[Collected data entries]
..........
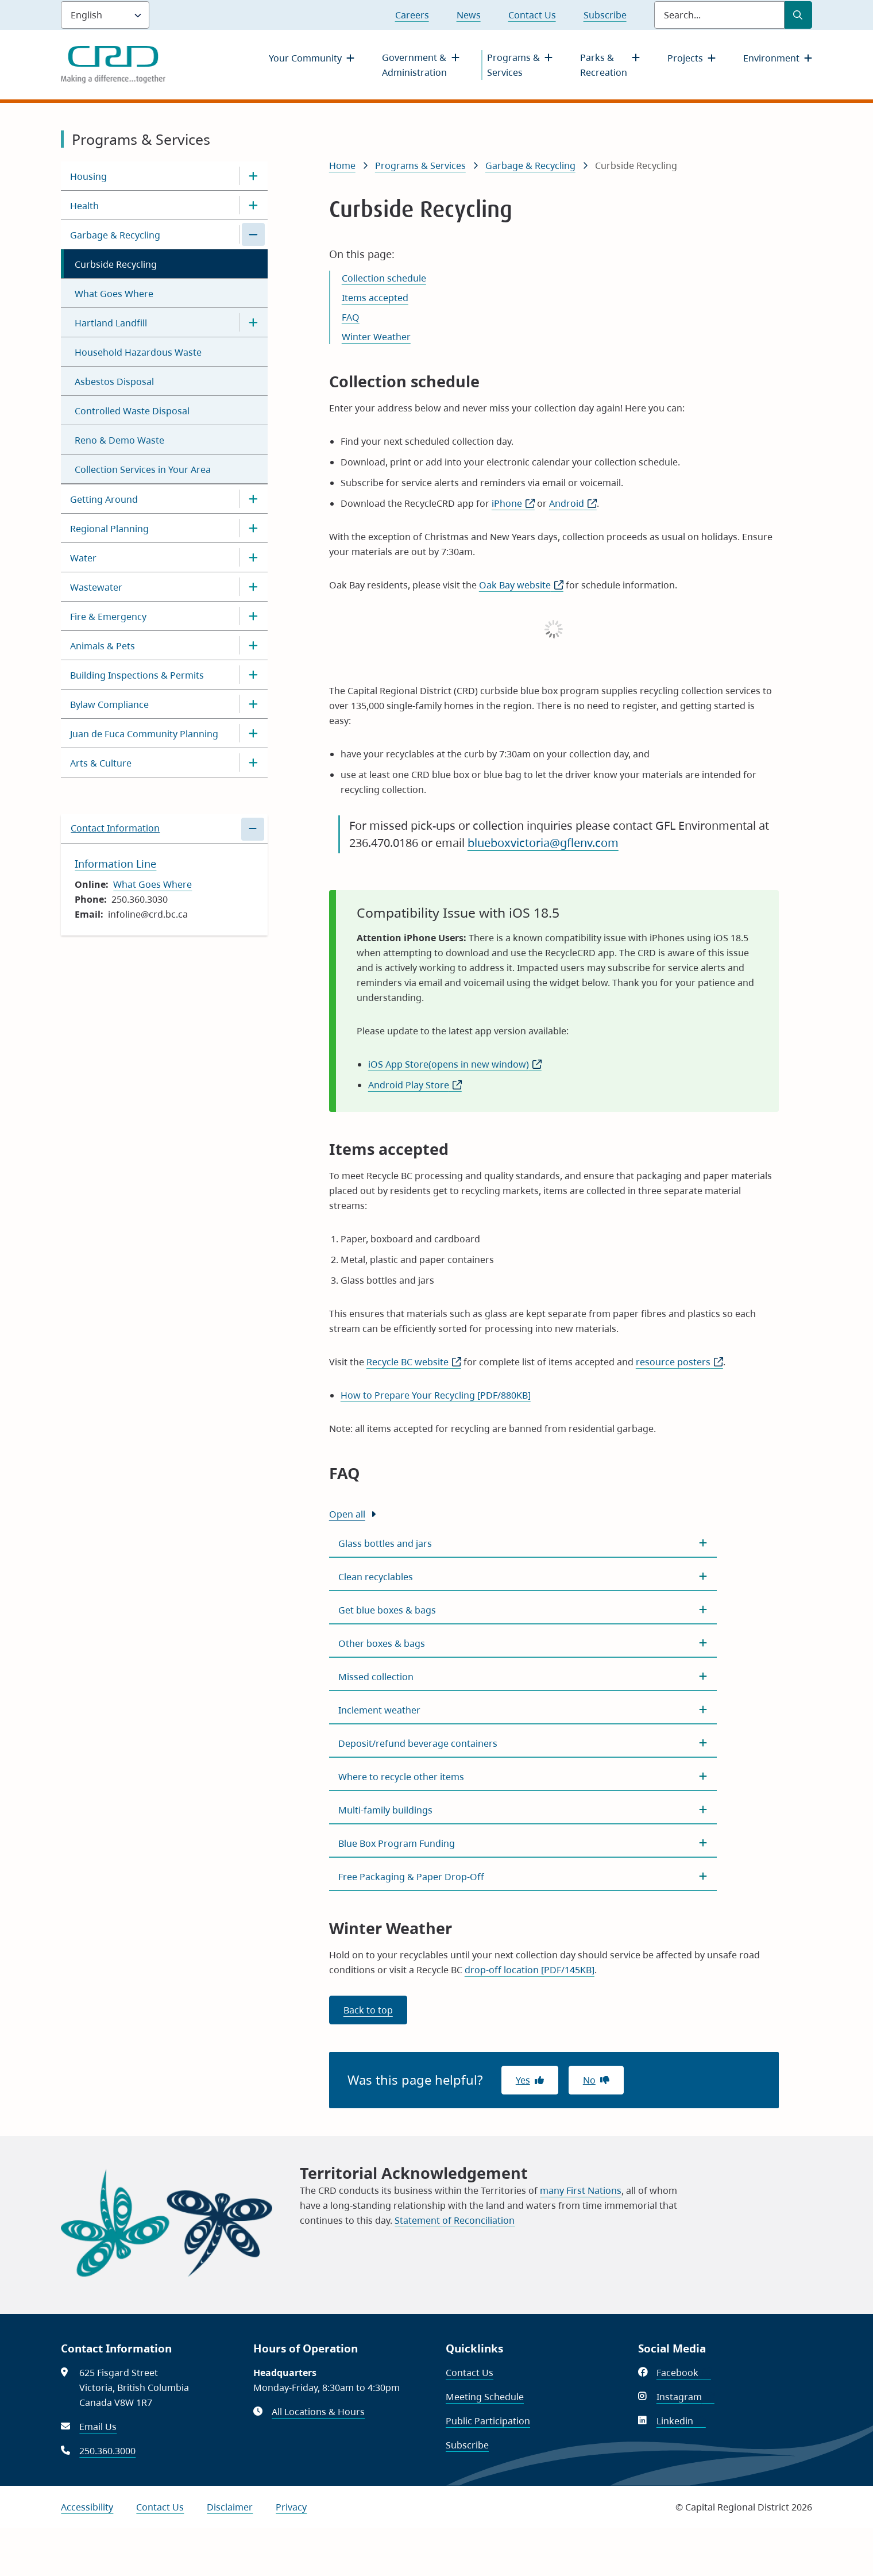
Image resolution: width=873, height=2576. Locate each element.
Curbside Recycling (116, 264)
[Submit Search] (798, 15)
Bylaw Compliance (109, 704)
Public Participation (488, 2421)
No (589, 2080)
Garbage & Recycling (115, 235)
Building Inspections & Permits (137, 675)
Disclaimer (230, 2507)
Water (83, 558)
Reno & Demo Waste (119, 440)
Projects (685, 58)
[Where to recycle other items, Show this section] (523, 1776)
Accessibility (87, 2507)
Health (84, 205)
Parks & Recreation (603, 65)
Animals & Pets (102, 646)
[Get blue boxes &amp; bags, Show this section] (523, 1610)
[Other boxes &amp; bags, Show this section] (523, 1643)
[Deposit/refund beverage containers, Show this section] (523, 1743)
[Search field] (719, 15)
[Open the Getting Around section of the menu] (253, 498)
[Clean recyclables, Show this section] (523, 1576)
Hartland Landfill (111, 323)
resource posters (679, 1362)
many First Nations (580, 2190)
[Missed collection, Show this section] (523, 1676)
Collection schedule (384, 278)
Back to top (368, 2010)
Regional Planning (109, 528)
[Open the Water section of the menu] (253, 557)
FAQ (351, 317)
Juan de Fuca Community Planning (144, 733)
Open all (347, 1514)
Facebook (683, 2372)
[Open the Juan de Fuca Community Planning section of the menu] (253, 733)
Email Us (98, 2426)
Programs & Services (513, 65)
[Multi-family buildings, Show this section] (523, 1810)
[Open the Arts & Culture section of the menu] (253, 762)
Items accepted (375, 297)
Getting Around (104, 499)
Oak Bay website (521, 585)
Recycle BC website (413, 1362)
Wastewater (96, 587)
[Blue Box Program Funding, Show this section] (523, 1843)
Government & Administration (414, 65)
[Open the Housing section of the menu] (253, 175)
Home (342, 165)
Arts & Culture (101, 763)
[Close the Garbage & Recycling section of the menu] (253, 234)
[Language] (105, 15)
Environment (771, 58)
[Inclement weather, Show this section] (523, 1710)
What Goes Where (114, 293)
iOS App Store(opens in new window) (455, 1064)
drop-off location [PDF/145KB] (529, 1969)
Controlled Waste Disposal (132, 411)
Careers (412, 15)
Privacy (291, 2507)
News (469, 15)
..........
## Required action
Can you repeat, word for word, every line above from the one containing "Building Inspections & Permits (137, 675)" down to the one containing "Arts & Culture (101, 763)", including both?

## Exercise answer
Building Inspections & Permits (137, 675)
Disclaimer (230, 2507)
Water (83, 558)
Reno & Demo Waste (119, 440)
Projects (685, 58)
[Where to recycle other items, Show this section] (523, 1776)
Accessibility (87, 2507)
Health (84, 205)
Parks & Recreation (603, 65)
Animals & Pets (102, 646)
[Get blue boxes &amp; bags, Show this section] (523, 1610)
[Other boxes &amp; bags, Show this section] (523, 1643)
[Deposit/refund beverage containers, Show this section] (523, 1743)
[Search field] (719, 15)
[Open the Getting Around section of the menu] (253, 498)
[Clean recyclables, Show this section] (523, 1576)
Hartland Landfill (111, 323)
resource posters (679, 1362)
many First Nations (580, 2190)
[Missed collection, Show this section] (523, 1676)
Collection schedule (384, 278)
Back to top (368, 2010)
Regional Planning (109, 528)
[Open the Water section of the menu] (253, 557)
FAQ (351, 317)
Juan de Fuca Community Planning (144, 733)
Open all (347, 1514)
Facebook (683, 2372)
[Open the Juan de Fuca Community Planning section of the menu] (253, 733)
Email Us (98, 2426)
Programs & Services (513, 65)
[Multi-family buildings, Show this section] (523, 1810)
[Open the Arts & Culture section of the menu] (253, 762)
Items accepted (375, 297)
Getting Around (104, 499)
Oak Bay website (521, 585)
Recycle BC website (413, 1362)
Wastewater (96, 587)
[Blue Box Program Funding, Show this section] (523, 1843)
Government & Administration (414, 65)
[Open the Housing section of the menu] (253, 175)
Home (342, 165)
Arts & Culture (101, 763)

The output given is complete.